EXERCISE AIM: Although the entries contain pictures, write out only their text, exactly as it stands.

Document layout analysis data:
↓

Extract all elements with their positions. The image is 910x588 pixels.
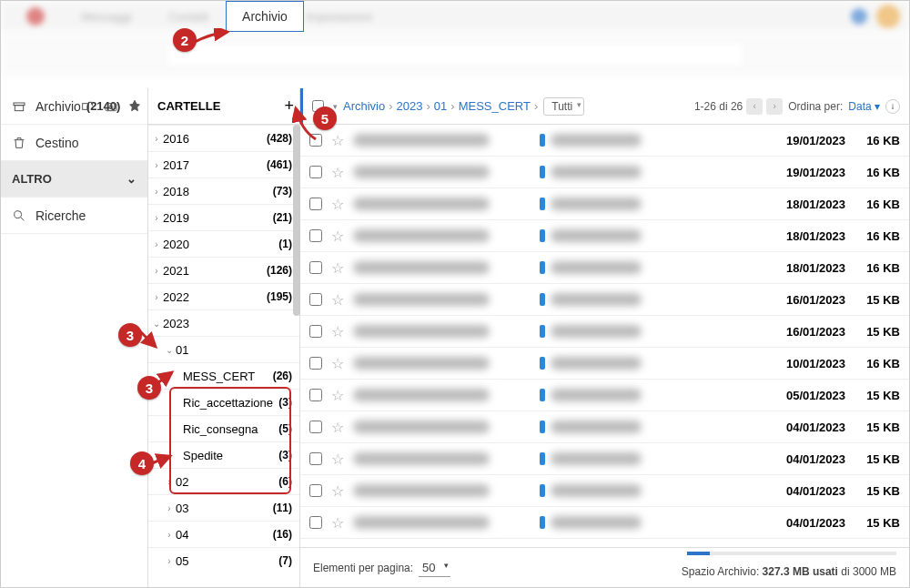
- folder-year[interactable]: ⌄2023: [148, 309, 299, 336]
- filter-dropdown[interactable]: Tutti: [543, 97, 584, 116]
- star-icon[interactable]: ☆: [331, 291, 344, 309]
- star-icon[interactable]: ☆: [331, 419, 344, 436]
- star-icon[interactable]: ☆: [331, 387, 344, 404]
- folder-sub[interactable]: Ric_consegna(5): [148, 415, 299, 441]
- star-icon[interactable]: ☆: [331, 482, 344, 500]
- message-date: 18/01/2023: [754, 229, 845, 243]
- star-icon[interactable]: ☆: [331, 259, 344, 277]
- folder-month[interactable]: ›04(16): [148, 521, 299, 547]
- star-icon[interactable]: ☆: [331, 355, 344, 372]
- message-date: 04/01/2023: [754, 421, 845, 434]
- message-row[interactable]: ☆ 19/01/2023 16 KB: [300, 125, 909, 157]
- star-icon[interactable]: ☆: [331, 164, 344, 181]
- folder-year[interactable]: ›2016(428): [148, 125, 299, 151]
- row-checkbox[interactable]: [309, 421, 322, 433]
- subject-blurred: [551, 452, 642, 465]
- message-size: 15 KB: [854, 389, 900, 402]
- star-icon[interactable]: ☆: [331, 323, 344, 340]
- folder-sub[interactable]: Ric_accettazione(3): [148, 389, 299, 415]
- folder-month[interactable]: ›05(7): [148, 547, 299, 573]
- sender-blurred: [353, 421, 490, 433]
- per-page-select[interactable]: 50: [419, 559, 450, 577]
- message-row[interactable]: ☆ 19/01/2023 16 KB: [300, 157, 909, 188]
- folder-sub[interactable]: Spedite(3): [148, 441, 299, 468]
- row-checkbox[interactable]: [309, 389, 322, 401]
- row-checkbox[interactable]: [309, 516, 322, 529]
- pager-prev[interactable]: ‹: [746, 98, 763, 115]
- row-checkbox[interactable]: [309, 293, 322, 306]
- message-row[interactable]: ☆ 16/01/2023 15 KB: [300, 316, 909, 348]
- message-size: 15 KB: [854, 516, 900, 530]
- star-icon[interactable]: ☆: [331, 132, 344, 149]
- subject-blurred: [551, 229, 642, 242]
- compose-icon[interactable]: [80, 99, 95, 114]
- folder-month[interactable]: ⌄01: [148, 336, 299, 362]
- row-checkbox[interactable]: [309, 357, 322, 370]
- folder-month[interactable]: ›02(6): [148, 468, 299, 494]
- folder-month[interactable]: ›03(11): [148, 494, 299, 521]
- svg-rect-3: [106, 103, 116, 110]
- message-row[interactable]: ☆ 10/01/2023 16 KB: [300, 348, 909, 380]
- folder-year[interactable]: ›2020(1): [148, 230, 299, 257]
- per-page-label: Elementi per pagina:: [313, 562, 413, 574]
- row-checkbox[interactable]: [309, 134, 322, 147]
- sender-blurred: [353, 516, 490, 529]
- sidebar-trash[interactable]: Cestino: [1, 125, 147, 161]
- message-row[interactable]: ☆ 04/01/2023 15 KB: [300, 507, 909, 539]
- row-checkbox[interactable]: [309, 452, 322, 465]
- callout-2: 2: [173, 28, 197, 52]
- row-checkbox[interactable]: [309, 166, 322, 178]
- message-size: 16 KB: [854, 134, 900, 147]
- sidebar-search[interactable]: Ricerche: [1, 198, 147, 234]
- message-row[interactable]: ☆ 04/01/2023 15 KB: [300, 411, 909, 443]
- add-folder-icon[interactable]: +: [284, 96, 294, 116]
- row-checkbox[interactable]: [309, 325, 322, 338]
- status-dot: [540, 198, 545, 210]
- folder-year[interactable]: ›2022(195): [148, 283, 299, 309]
- top-navbar: Messaggi Contatti Altro Impostazioni: [1, 1, 909, 32]
- star-icon[interactable]: ☆: [331, 514, 344, 532]
- folder-year[interactable]: ›2019(21): [148, 204, 299, 230]
- breadcrumb-item[interactable]: 2023: [397, 99, 423, 113]
- breadcrumb-item[interactable]: 01: [434, 99, 447, 113]
- pager-text: 1-26 di 26: [694, 100, 743, 113]
- breadcrumb-item[interactable]: MESS_CERT: [459, 99, 531, 113]
- row-checkbox[interactable]: [309, 261, 322, 274]
- scrollbar[interactable]: [293, 125, 300, 316]
- subject-blurred: [551, 134, 642, 147]
- row-checkbox[interactable]: [309, 198, 322, 210]
- pager-next[interactable]: ›: [766, 98, 783, 115]
- sidebar-other-section[interactable]: ALTRO ⌄: [1, 161, 147, 198]
- sort-direction[interactable]: ↓: [885, 99, 900, 114]
- folder-sub[interactable]: MESS_CERT(26): [148, 362, 299, 389]
- message-row[interactable]: ☆ 05/01/2023 15 KB: [300, 380, 909, 411]
- row-checkbox[interactable]: [309, 229, 322, 242]
- star-icon[interactable]: ☆: [331, 196, 344, 213]
- message-row[interactable]: ☆ 04/01/2023 15 KB: [300, 443, 909, 475]
- star-icon[interactable]: ☆: [331, 451, 344, 468]
- row-checkbox[interactable]: [309, 484, 322, 497]
- message-list: ☆ 19/01/2023 16 KB ☆ 19/01/2023 16 KB ☆ …: [300, 125, 909, 547]
- folder-year[interactable]: ›2017(461): [148, 151, 299, 177]
- sort-dropdown[interactable]: Data ▾: [848, 100, 880, 113]
- sender-blurred: [353, 134, 490, 147]
- star-icon[interactable]: ☆: [331, 228, 344, 245]
- pin-icon[interactable]: [127, 99, 142, 114]
- message-date: 05/01/2023: [754, 389, 845, 402]
- message-size: 16 KB: [854, 166, 900, 179]
- message-row[interactable]: ☆ 18/01/2023 16 KB: [300, 188, 909, 220]
- tab-archivio[interactable]: Archivio: [226, 1, 304, 32]
- folder-year[interactable]: ›2021(126): [148, 257, 299, 283]
- message-row[interactable]: ☆ 04/01/2023 15 KB: [300, 475, 909, 507]
- message-row[interactable]: ☆ 18/01/2023 16 KB: [300, 220, 909, 252]
- breadcrumb-item[interactable]: Archivio: [343, 99, 385, 113]
- folder-year[interactable]: ›2018(73): [148, 177, 299, 204]
- message-footer: Elementi per pagina: 50 Spazio Archivio:…: [300, 547, 909, 587]
- message-row[interactable]: ☆ 16/01/2023 15 KB: [300, 284, 909, 316]
- chevron-icon: ›: [165, 530, 174, 540]
- camera-icon[interactable]: [104, 99, 118, 114]
- select-all-chev[interactable]: ▾: [333, 102, 338, 111]
- sender-blurred: [353, 357, 490, 370]
- sidebar-archive[interactable]: Archivio (2140): [1, 88, 147, 125]
- message-row[interactable]: ☆ 18/01/2023 16 KB: [300, 252, 909, 284]
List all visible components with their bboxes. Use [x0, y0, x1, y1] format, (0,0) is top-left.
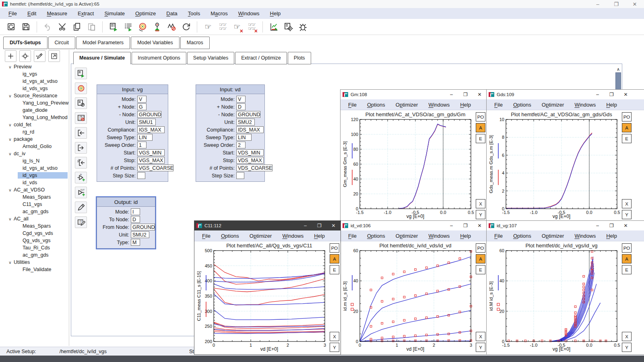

↑

REPLY:
Extract all elements with their positions. The image is 910x588 pixels.
- folder-year[interactable]: ⌄2023: [148, 309, 299, 336]
- filter-dropdown[interactable]: Tutti: [543, 97, 584, 116]
- star-icon[interactable]: ☆: [331, 291, 344, 309]
- star-icon[interactable]: ☆: [331, 419, 344, 436]
- star-icon[interactable]: ☆: [331, 387, 344, 404]
- folder-sub[interactable]: Ric_consegna(5): [148, 415, 299, 441]
- star-icon[interactable]: ☆: [331, 482, 344, 500]
- message-date: 18/01/2023: [754, 229, 845, 243]
- star-icon[interactable]: ☆: [331, 259, 344, 277]
- folder-month[interactable]: ›04(16): [148, 521, 299, 547]
- star-icon[interactable]: ☆: [331, 355, 344, 372]
- message-date: 04/01/2023: [754, 421, 845, 434]
- message-row[interactable]: ☆ 19/01/2023 16 KB: [300, 125, 909, 157]
- star-icon[interactable]: ☆: [331, 164, 344, 181]
- folder-year[interactable]: ›2016(428): [148, 125, 299, 151]
- row-checkbox[interactable]: [309, 421, 322, 433]
- subject-blurred: [551, 452, 642, 465]
- message-size: 15 KB: [854, 389, 900, 402]
- star-icon[interactable]: ☆: [331, 323, 344, 340]
- folder-sub[interactable]: Ric_accettazione(3): [148, 389, 299, 415]
- folder-month[interactable]: ›05(7): [148, 547, 299, 573]
- sender-blurred: [353, 421, 490, 433]
- per-page-select[interactable]: 50: [419, 559, 450, 577]
- message-row[interactable]: ☆ 19/01/2023 16 KB: [300, 157, 909, 188]
- folder-sub[interactable]: Spedite(3): [148, 441, 299, 468]
- row-checkbox[interactable]: [309, 389, 322, 401]
- row-checkbox[interactable]: [309, 516, 322, 529]
- pager-prev[interactable]: ‹: [746, 98, 763, 115]
- row-checkbox[interactable]: [309, 293, 322, 306]
- message-row[interactable]: ☆ 16/01/2023 15 KB: [300, 316, 909, 348]
- message-size: 15 KB: [854, 516, 900, 530]
- star-icon[interactable]: ☆: [331, 132, 344, 149]
- subject-blurred: [551, 229, 642, 242]
- compose-icon[interactable]: [80, 99, 95, 114]
- folder-month[interactable]: ⌄01: [148, 336, 299, 362]
- row-checkbox[interactable]: [309, 357, 322, 370]
- folder-month[interactable]: ›02(6): [148, 468, 299, 494]
- folder-month[interactable]: ›03(11): [148, 494, 299, 521]
- svg-rect-3: [106, 103, 116, 110]
- message-row[interactable]: ☆ 10/01/2023 16 KB: [300, 348, 909, 380]
- folder-year[interactable]: ›2020(1): [148, 230, 299, 257]
- per-page-label: Elementi per pagina:: [313, 562, 413, 574]
- row-checkbox[interactable]: [309, 134, 322, 147]
- sender-blurred: [353, 516, 490, 529]
- sidebar-trash[interactable]: Cestino: [1, 125, 147, 161]
- message-row[interactable]: ☆ 04/01/2023 15 KB: [300, 507, 909, 539]
- row-checkbox[interactable]: [309, 452, 322, 465]
- callout-2: 2: [173, 28, 197, 52]
- row-checkbox[interactable]: [309, 166, 322, 178]
- message-size: 16 KB: [854, 134, 900, 147]
- sidebar-search[interactable]: Ricerche: [1, 198, 147, 234]
- message-row[interactable]: ☆ 04/01/2023 15 KB: [300, 411, 909, 443]
- add-folder-icon[interactable]: +: [284, 96, 294, 116]
- row-checkbox[interactable]: [309, 325, 322, 338]
- status-dot: [540, 198, 545, 210]
- folder-year[interactable]: ›2022(195): [148, 283, 299, 309]
- top-navbar: Messaggi Contatti Altro Impostazioni: [1, 1, 909, 32]
- star-icon[interactable]: ☆: [331, 514, 344, 532]
- folder-year[interactable]: ›2019(21): [148, 204, 299, 230]
- breadcrumb-item[interactable]: 2023: [397, 99, 423, 113]
- breadcrumb-item[interactable]: 01: [434, 99, 447, 113]
- pager-text: 1-26 di 26: [694, 100, 743, 113]
- breadcrumb-item[interactable]: MESS_CERT: [459, 99, 531, 113]
- row-checkbox[interactable]: [309, 261, 322, 274]
- scrollbar[interactable]: [293, 125, 300, 316]
- subject-blurred: [551, 134, 642, 147]
- row-checkbox[interactable]: [309, 198, 322, 210]
- pager-next[interactable]: ›: [766, 98, 783, 115]
- sidebar-other-section[interactable]: ALTRO ⌄: [1, 161, 147, 198]
- sort-direction[interactable]: ↓: [885, 99, 900, 114]
- folder-sub[interactable]: MESS_CERT(26): [148, 362, 299, 389]
- message-row[interactable]: ☆ 05/01/2023 15 KB: [300, 380, 909, 411]
- row-checkbox[interactable]: [309, 229, 322, 242]
- star-icon[interactable]: ☆: [331, 196, 344, 213]
- message-row[interactable]: ☆ 04/01/2023 15 KB: [300, 443, 909, 475]
- star-icon[interactable]: ☆: [331, 451, 344, 468]
- row-checkbox[interactable]: [309, 484, 322, 497]
- message-list: ☆ 19/01/2023 16 KB ☆ 19/01/2023 16 KB ☆ …: [300, 125, 909, 547]
- folder-year[interactable]: ›2017(461): [148, 151, 299, 177]
- sort-dropdown[interactable]: Data ▾: [848, 100, 880, 113]
- sender-blurred: [353, 134, 490, 147]
- star-icon[interactable]: ☆: [331, 228, 344, 245]
- pin-icon[interactable]: [127, 99, 142, 114]
- message-date: 05/01/2023: [754, 389, 845, 402]
- message-size: 16 KB: [854, 166, 900, 179]
- message-row[interactable]: ☆ 18/01/2023 16 KB: [300, 188, 909, 220]
- tab-archivio[interactable]: Archivio: [226, 1, 304, 32]
- folder-year[interactable]: ›2021(126): [148, 257, 299, 283]
- message-row[interactable]: ☆ 04/01/2023 15 KB: [300, 475, 909, 507]
- message-row[interactable]: ☆ 18/01/2023 16 KB: [300, 220, 909, 252]
- breadcrumb-item[interactable]: Archivio: [343, 99, 385, 113]
- folder-year[interactable]: ›2018(73): [148, 177, 299, 204]
- message-footer: Elementi per pagina: 50 Spazio Archivio:…: [300, 547, 909, 587]
- message-row[interactable]: ☆ 16/01/2023 15 KB: [300, 284, 909, 316]
- chevron-icon: ›: [165, 530, 174, 540]
- camera-icon[interactable]: [104, 99, 118, 114]
- select-all-chev[interactable]: ▾: [333, 102, 338, 111]
- sender-blurred: [353, 357, 490, 370]
- sidebar-archive[interactable]: Archivio (2140): [1, 88, 147, 125]
- message-row[interactable]: ☆ 18/01/2023 16 KB: [300, 252, 909, 284]
List all visible components with their bboxes. Use [x0, y0, x1, y1] format, (0,0) is top-left.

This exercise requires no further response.